Actress Elizabeth Perkins Living With Type 1 Diabetes Since Age 44

Diabetes Forecast magazine's February 2008 issue features actress Elizabeth Perkins on the cover. Ms Perkins has starred on stage and film and can currently be seen in Showtime's hit series, Weeds. In 2005, Perkins was diagnosed with type 1 diabetes at the age of 44.
People who become type 1 diabetics as adults frequently feel isolated and suffer emotions such as denial and depression as they try to cope with the disease. Type 1 diabetes is typically thought to strike children and teens. There are few resources available for adults who are diagnosed later in life.
According to the article, Perkins also underwent a period of denial, isolation and depression, keeping her condition a secret for while. She is quoted as saying, "I felt completely overwhelmed that first year on the show [Weeds] and I didn't tell anyone I had diabetes. All of a sudden I was in my trailer at work, testing my glucose and shooting myself up, and I was really scared and felt very alone and completely in over my head".
After coming to terms with the disease, she goes on to say, "I'm actually a happier person than I was before I was diagnosed. I have a much greater perspective on the world around me and what's important."
The Diabetes Forecast article was written by Carolyn Butler. Read it in it's entirety...
Read more stories of people diagnosed with type 1 diabetes as adults...
Photo courtesy of Getty Images


Comments
I think all of us who have dealt with a diabetes diagnosis go through a period of mourning. We miss our healthy lives (or in my case, my son’s healthy life). What makes it so difficult is the unrelenting 24 hour a day, 7 days a week care of this disease.
I guess diabetes is a great equalizer, too. It doesn’t matter if you are a celebrity or a toddler — the management is the same and it it changes your life.
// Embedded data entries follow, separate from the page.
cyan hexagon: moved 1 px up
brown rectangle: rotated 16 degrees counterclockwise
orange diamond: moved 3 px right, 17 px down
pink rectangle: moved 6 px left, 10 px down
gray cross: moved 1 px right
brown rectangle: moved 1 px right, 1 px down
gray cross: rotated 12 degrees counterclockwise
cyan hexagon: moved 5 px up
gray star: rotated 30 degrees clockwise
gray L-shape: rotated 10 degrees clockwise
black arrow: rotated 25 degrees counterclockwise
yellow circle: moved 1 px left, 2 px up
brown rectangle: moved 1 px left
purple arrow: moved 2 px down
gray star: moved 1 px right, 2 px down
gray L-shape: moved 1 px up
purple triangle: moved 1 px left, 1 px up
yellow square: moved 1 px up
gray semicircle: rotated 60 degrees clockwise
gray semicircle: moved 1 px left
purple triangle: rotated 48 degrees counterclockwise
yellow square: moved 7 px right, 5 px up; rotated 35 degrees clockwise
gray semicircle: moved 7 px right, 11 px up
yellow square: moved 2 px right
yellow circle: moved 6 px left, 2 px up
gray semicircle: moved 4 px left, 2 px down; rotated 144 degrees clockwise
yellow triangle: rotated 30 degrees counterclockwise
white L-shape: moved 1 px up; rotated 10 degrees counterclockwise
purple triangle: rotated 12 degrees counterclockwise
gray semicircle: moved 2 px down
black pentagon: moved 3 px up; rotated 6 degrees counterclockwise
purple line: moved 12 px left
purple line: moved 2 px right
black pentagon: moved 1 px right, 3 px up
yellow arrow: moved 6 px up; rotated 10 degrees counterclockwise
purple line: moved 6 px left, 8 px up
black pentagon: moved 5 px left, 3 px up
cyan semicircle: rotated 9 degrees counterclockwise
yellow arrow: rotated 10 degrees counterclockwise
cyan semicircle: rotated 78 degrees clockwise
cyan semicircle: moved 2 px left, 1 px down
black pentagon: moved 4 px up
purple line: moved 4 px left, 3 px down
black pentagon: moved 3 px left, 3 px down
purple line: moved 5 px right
I have five children. Three wonderful healthy sons and two daughters. One was diagnosed with a brain tumor in 1996 and died in 1997. She was four years old. That was very hard. My younger daughter was diagnosed with type 1 diabetes in 2004. That was very hard also. However it is a joy to live everyday with her. Sure we check blood sugar, deal with insulin doses, carb counting, some sleepless nights and we all work very, very hard to keep her healthy…but we have our daughter and she continues to thrive and survive long after the diagnosis. She also shows extraordinary maturity, compassion and strength as a result of her condition.
My daughter is Katie, too, and she has just been diagnosed, at age 9, with Type 1. I think, although I am exhausted right now adjusting and I freaked out for about half an hour, it helps that my mother died seven weeks ago. I say this only because I can’t tell you how happy I am to be able to take Katie home from the same hospital. I didn’t get that with my mom, and this means, no matter how much management or stress involved with her diabetes, I get to have her with us and still here, alive. I have high hopes for Katie, and believe she will only become a better person as a result of weathering yet another challenge. My cousin was diagnosed with Type 1 as an adult, and like Elizabeth Perkins, it’s really hard and isolating. IN some ways children are so much more flexible and able to handle this kind of news.